All of the entries need to be set down exactly as they read.

--- The data Enclosed Below ---

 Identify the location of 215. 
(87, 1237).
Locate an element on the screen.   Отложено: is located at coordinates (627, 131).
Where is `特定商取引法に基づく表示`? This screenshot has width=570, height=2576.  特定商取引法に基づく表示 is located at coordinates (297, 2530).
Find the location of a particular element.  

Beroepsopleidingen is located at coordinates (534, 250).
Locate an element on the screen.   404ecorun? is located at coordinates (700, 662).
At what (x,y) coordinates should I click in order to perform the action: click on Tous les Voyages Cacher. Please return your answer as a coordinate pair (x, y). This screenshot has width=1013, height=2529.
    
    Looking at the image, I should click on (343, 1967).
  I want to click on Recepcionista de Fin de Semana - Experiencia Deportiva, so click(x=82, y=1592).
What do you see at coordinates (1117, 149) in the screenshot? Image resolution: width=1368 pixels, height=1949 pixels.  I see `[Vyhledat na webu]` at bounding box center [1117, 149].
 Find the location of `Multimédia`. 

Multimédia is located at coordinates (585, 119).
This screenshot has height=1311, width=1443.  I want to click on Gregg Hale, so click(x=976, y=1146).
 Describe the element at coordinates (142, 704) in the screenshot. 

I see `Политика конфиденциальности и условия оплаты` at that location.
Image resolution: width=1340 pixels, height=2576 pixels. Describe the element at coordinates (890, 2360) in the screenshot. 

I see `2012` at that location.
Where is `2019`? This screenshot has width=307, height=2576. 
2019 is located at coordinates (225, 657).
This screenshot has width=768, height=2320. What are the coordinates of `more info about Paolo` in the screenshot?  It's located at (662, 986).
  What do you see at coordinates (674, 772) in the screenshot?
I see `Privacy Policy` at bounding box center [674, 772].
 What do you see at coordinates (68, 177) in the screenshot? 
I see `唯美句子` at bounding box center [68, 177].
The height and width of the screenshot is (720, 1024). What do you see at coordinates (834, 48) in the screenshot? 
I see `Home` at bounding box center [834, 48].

--- End of Enclosed The data ---

[Task answer]:
 Identify the location of 215. 
(87, 1237).
Locate an element on the screen.   Отложено: is located at coordinates (627, 131).
Where is `特定商取引法に基づく表示`? This screenshot has width=570, height=2576.  特定商取引法に基づく表示 is located at coordinates (297, 2530).
Find the location of a particular element.  

Beroepsopleidingen is located at coordinates (534, 250).
Locate an element on the screen.   404ecorun? is located at coordinates (700, 662).
At what (x,y) coordinates should I click in order to perform the action: click on Tous les Voyages Cacher. Please return your answer as a coordinate pair (x, y). This screenshot has width=1013, height=2529.
    
    Looking at the image, I should click on (343, 1967).
  I want to click on Recepcionista de Fin de Semana - Experiencia Deportiva, so click(x=82, y=1592).
What do you see at coordinates (1117, 149) in the screenshot? Image resolution: width=1368 pixels, height=1949 pixels.  I see `[Vyhledat na webu]` at bounding box center [1117, 149].
 Find the location of `Multimédia`. 

Multimédia is located at coordinates (585, 119).
This screenshot has height=1311, width=1443.  I want to click on Gregg Hale, so click(x=976, y=1146).
 Describe the element at coordinates (142, 704) in the screenshot. 

I see `Политика конфиденциальности и условия оплаты` at that location.
Image resolution: width=1340 pixels, height=2576 pixels. Describe the element at coordinates (890, 2360) in the screenshot. 

I see `2012` at that location.
Where is `2019`? This screenshot has width=307, height=2576. 
2019 is located at coordinates (225, 657).
This screenshot has width=768, height=2320. What are the coordinates of `more info about Paolo` in the screenshot?  It's located at (662, 986).
  What do you see at coordinates (674, 772) in the screenshot?
I see `Privacy Policy` at bounding box center [674, 772].
 What do you see at coordinates (68, 177) in the screenshot? 
I see `唯美句子` at bounding box center [68, 177].
The height and width of the screenshot is (720, 1024). What do you see at coordinates (834, 48) in the screenshot? 
I see `Home` at bounding box center [834, 48].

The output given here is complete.